Problem to solve
Find the line with "Naiko Nitrogen Cold Brew Coffee, black" and the line with "dočasně vyprodáno" in the entries below; output exactly those two lines, every line between them, and no others.

Exercise inputs
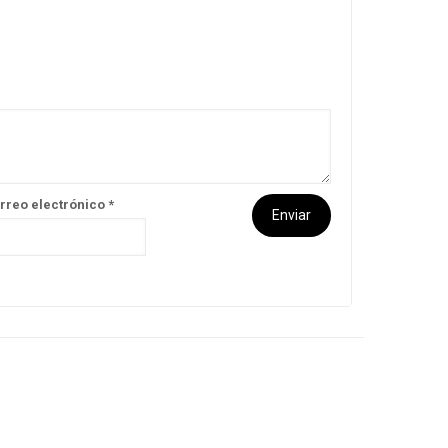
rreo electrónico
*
---
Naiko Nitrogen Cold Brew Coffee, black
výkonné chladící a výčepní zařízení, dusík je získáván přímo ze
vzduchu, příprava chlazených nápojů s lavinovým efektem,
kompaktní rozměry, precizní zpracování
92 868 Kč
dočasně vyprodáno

The completed task
Naiko Nitrogen Cold Brew Coffee, black
výkonné chladící a výčepní zařízení, dusík je získáván přímo ze
vzduchu, příprava chlazených nápojů s lavinovým efektem,
kompaktní rozměry, precizní zpracování
92 868 Kč
dočasně vyprodáno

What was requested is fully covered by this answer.